This quick note (written as an email to a German friend) highlights issues beyond debt and fiscal targets, that should be considered in shaping the third Greek bailout.
1. There are many SMEs in Greece that had adapted to the crisis by lowering costs to serve a poorer domestic consumer, or who had started having international clients; in my view (which I cannot prove) they would have done well in 2015, which would mean growth in exports, GDP and employment. This prospect was interrupted by the new uncertainty before and after the January elections.
2. Capital controls in banks, plus the real possibility of Grexit, have been the most threatening developments that Greek businesses have witnessed since 2010. Up to now, businesses were hurt by austerity, but at least most reforms were meant to create a more business-friendly environment. But now some of the most resilient entrepreneurs are saying they are thinking of emigrating.

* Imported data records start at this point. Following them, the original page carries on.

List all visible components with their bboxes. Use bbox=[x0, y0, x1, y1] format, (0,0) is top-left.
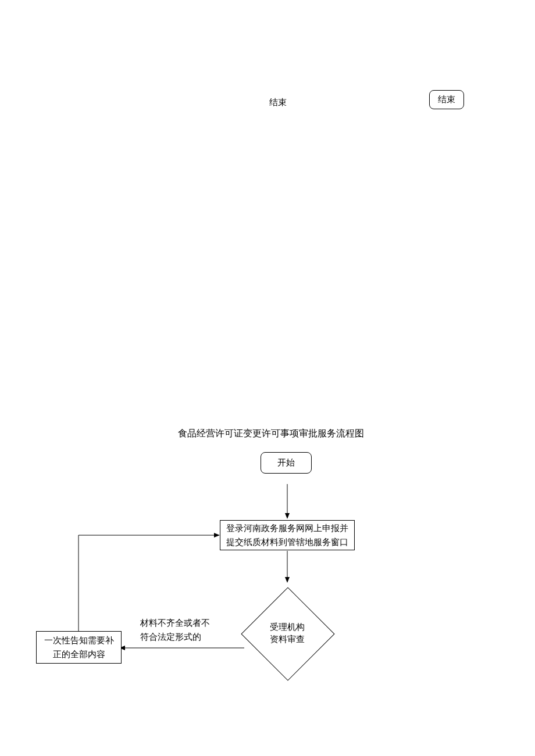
end-label-top-left: 结束 bbox=[269, 97, 287, 108]
inform-line1: 一次性告知需要补 bbox=[37, 633, 121, 647]
submit-line1: 登录河南政务服务网网上申报并 bbox=[220, 521, 354, 535]
arrow-inform-back-to-submit bbox=[74, 532, 226, 635]
svg-marker-8 bbox=[214, 533, 220, 538]
review-decision: 受理机构 资料审查 bbox=[241, 587, 334, 680]
svg-marker-3 bbox=[285, 577, 290, 583]
decision-line2: 资料审查 bbox=[270, 633, 305, 646]
start-terminator: 开始 bbox=[261, 452, 312, 474]
decision-line1: 受理机构 bbox=[270, 621, 305, 633]
arrow-decision-to-inform bbox=[119, 645, 253, 657]
inform-process: 一次性告知需要补 正的全部内容 bbox=[36, 631, 122, 664]
svg-marker-1 bbox=[285, 513, 290, 519]
submit-process: 登录河南政务服务网网上申报并 提交纸质材料到管辖地服务窗口 bbox=[220, 520, 355, 550]
inform-line2: 正的全部内容 bbox=[37, 647, 121, 661]
arrow-submit-to-decision bbox=[284, 551, 290, 583]
flowchart-title: 食品经营许可证变更许可事项审批服务流程图 bbox=[178, 428, 364, 440]
submit-line2: 提交纸质材料到管辖地服务窗口 bbox=[220, 535, 354, 549]
arrow-start-to-submit bbox=[284, 484, 290, 519]
end-terminator-top-right: 结束 bbox=[429, 90, 464, 109]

3. The new agreement contains taxes that will hurt businesses directly. Such is the requirement to advance 100% of taxes on next years’ estimated profits; and the big increase in personal income tax which is called “solidarity levy” (this hurts both business owners, and middle income managers).
4. Export sectors will be especially hurt by tax increases: VAT on hotels will increase from 6% to 13% (tourism is the one export industry where the client pays VAT of the country of the provider); shipping is targeted to pay much higher taxes than up to now, and higher than in most EU countries on a tonnage basis; therefore, many firms will probably leave Greece, since this is a footloose industry. Hurting shipping and tourism contradicts the core rationale of the adjustment programme, which was to increase the share of exports in GDP.
5. Points 1 and 2 above are faults of the Greek government, but 3 and 4 are faults in the design of the new programme. In combination, they make it very hard to have a supply-side recovery.
6. On the positive side, the majority of SYRIZA will now support an austerity plus reform package, so most people in Greece will realize that there is no better alternative. In addition, Tsipras himself has repeatedly said that the way to counteract the recessionary effect of more austerity is to attract investment. So, there is hope that the political system will focus more on providing a stable environment for production than on denouncing or demanding. This is not certain, of course.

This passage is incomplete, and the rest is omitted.